O serviço que Cristo pede aos seus discípulos não consiste somente em dar algo, mas em dar-se a si mesmo, em pôr a liberdade radicalmente em jogo. Como escreveu o Papa Bento XVI na sua primeira carta encíclica: “A íntima participação pessoal nas necessidades e sofrimentos do outro se converte assim num dar-me a mim mesmo: para que a doação não humilhe o outro, não somente devo dar-lhe algo meu, mas a mim mesmo; hei de ser parte do dom como pessoa”[4].
Dar-me por completo, entregar-me totalmente, é simplesmente entregar a minha liberdade: entregá-la por amor. Entregando a liberdade por amor, tornamo-nos mais capazes de amor e de entrega e, portanto, mais livres; este é o jogo da doação pessoal: dar sem perder; mais ainda, ganhar dando.
Quando a liberdade se deposita inteiramente em Deus, sem mais garantias que buscar e fazer a sua vontade, o lucro é a identificação com Cristo, e a liberdade se recupera a um nível mais profundo: como íntima liberdade filial que nenhuma circunstância nem nenhum poder podem submeter. Por Ele perdi todas as coisas, e as considero como lixo a fim de ganhar a Cristo e nEle viver[5].
Buscar a Cristo
“A cada homem é confiada a tarefa de ser artífice da própria vida”[6]. Cada um pode fazer de sua vida uma obra-prima de amor; com acertos, erros, debilidades: não tem importância. O importante é não perder de vista o farol, o sentido, Aquele em quem se alegra o coração[7], o único que pode preencher a capacidade de amar, a quem radicalmente queremos orientar a liberdade.
As escolhas particulares – empreender e desenvolver uma profissão, estabelecer um horário, adquirir qualquer compromisso, grande ou pequeno – apontam, em último termo, para um bem querido em si mesmo, não em função de outro. Esse bem que amamos de maneira absoluta nos caracteriza mais que qualquer outra coisa.
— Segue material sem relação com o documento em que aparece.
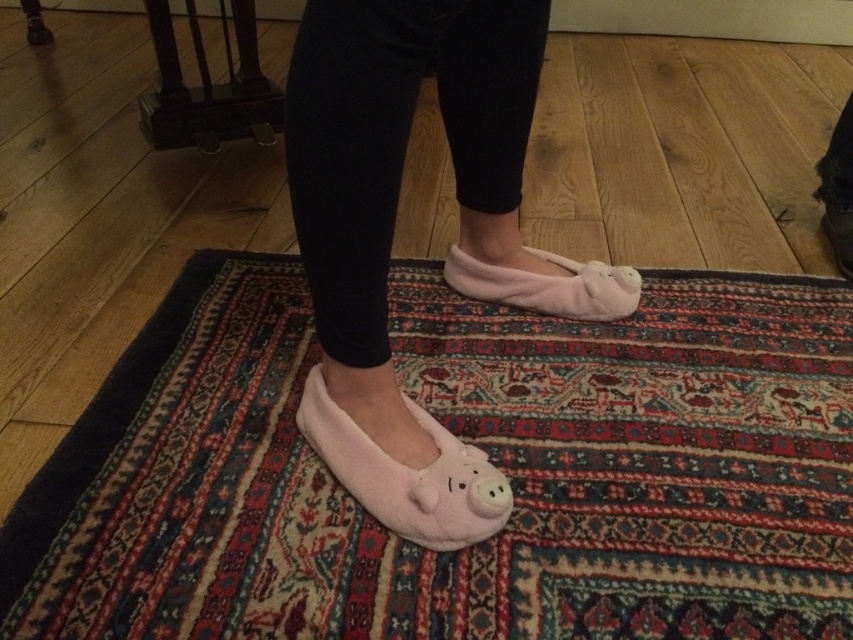 In the scene shown: You are trying to place a new decorative mat at point (392, 234). Is there already an object at that location?

Yes, the pink fuzzy slippers at center is located at point (392, 234).

You are a photographer trying to capture the pink fuzzy slippers at center and the fluffy pink slippers at center in a single shot. Which pair of slippers will appear larger in the photo?

The pink fuzzy slippers at center will appear larger in the photo because they are closer to the viewer than the fluffy pink slippers at center.

You are designing a shoe rack for the fluffy pink slippers at center and the pink fuzzy slipper at lower center. Which one requires a taller space in the rack?

The pink fuzzy slipper at lower center requires a taller space in the rack because it is taller than the fluffy pink slippers at center. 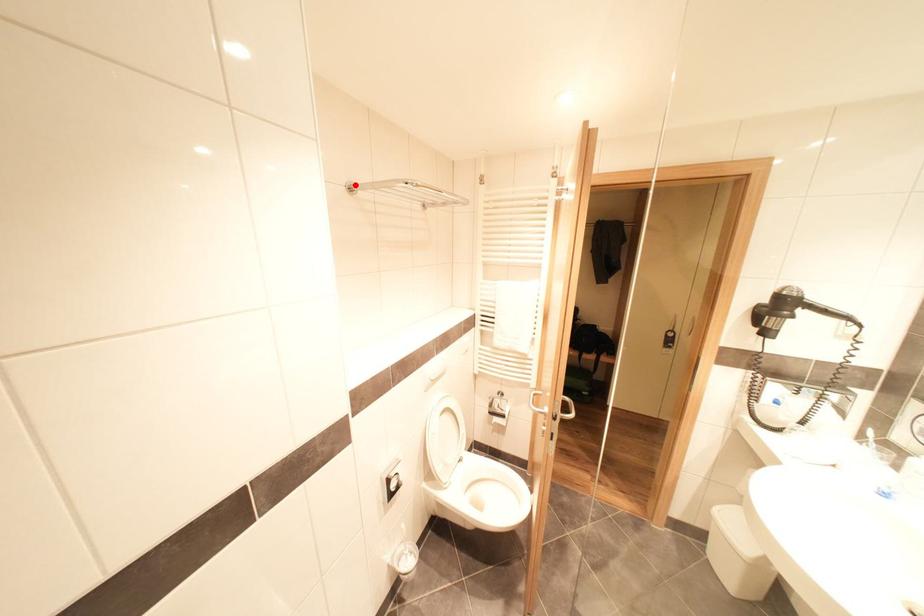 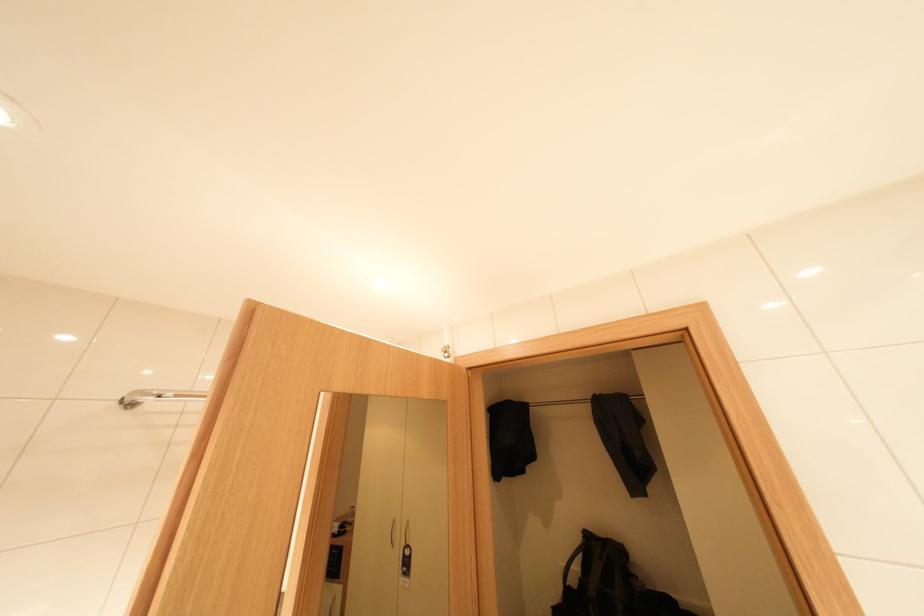 The point at the highlighted location is marked in the first image. Where is the corresponding point in the second image?

(130, 399) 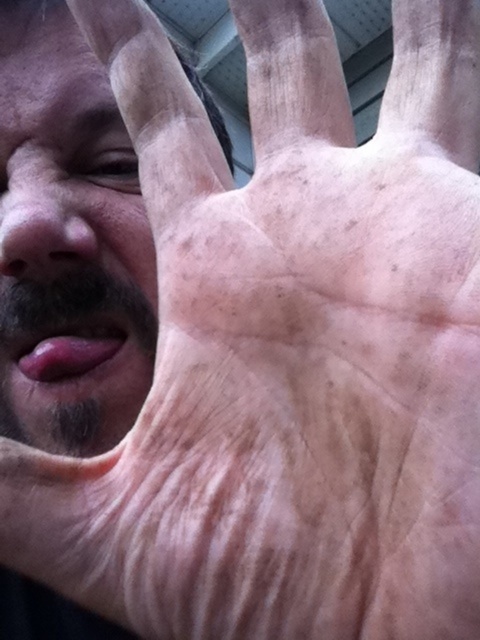 Who is more forward, (205, 100) or (17, 244)?

Point (17, 244) is in front.

Measure the distance between smooth skin at left and camera.

The distance of smooth skin at left from camera is 9.55 inches.

Does point (73, 124) lie behind point (96, 244)?

Yes, point (73, 124) is farther from viewer.

I want to click on smooth skin at left, so click(x=68, y=243). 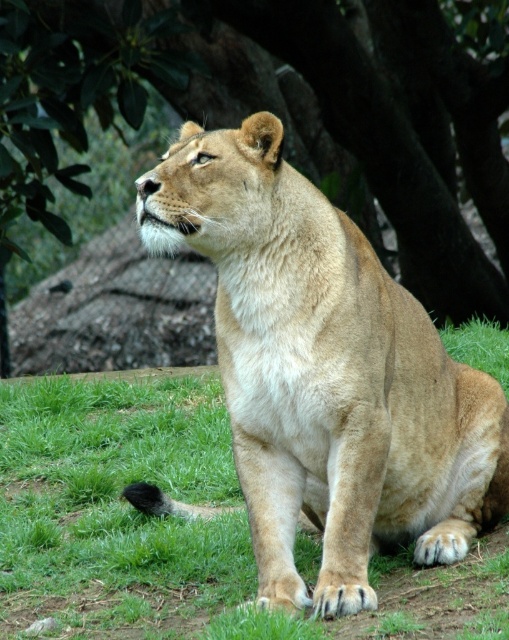 You are a zookeeper observing the lioness in her enclosure. You notice the golden fur lion at center and the green grass at center. Which object is closer to you from your observation point?

The golden fur lion at center is closer to you because it is in front of the green grass at center.

You are a zookeeper planning to place a new feeding station between the green leafy tree at upper left and the golden fur lion at center. Since the feeding station requires a space that can accommodate the larger object, which object should determine the minimum required space?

Esse fim dá sentido último às pequenas ações de cada dia, guia o comportamento concreto, é o critério que indica, na dúvida, o que convém e o que não convém fazer.
Ou seja, como diz São Tomás comentando Santo Agostinho, só há dois bens que podem apresentar-se ao homem como absolutos e, por tanto, guiar o resto das ações: a glória de Deus ou a própria estima. “Como no amor a Deus, o mesmo Deus é o último fim a que se ordenam todas as coisas que se amam retamente, assim no amor da própria excelência se encontra outro último fim a que se ordenam também todas as coisas; pois aquele que busca crescer em riquezas, em ciência, ou em honras, ou quaisquer outros bens, por tudo isso busca sua própria excelência”[8].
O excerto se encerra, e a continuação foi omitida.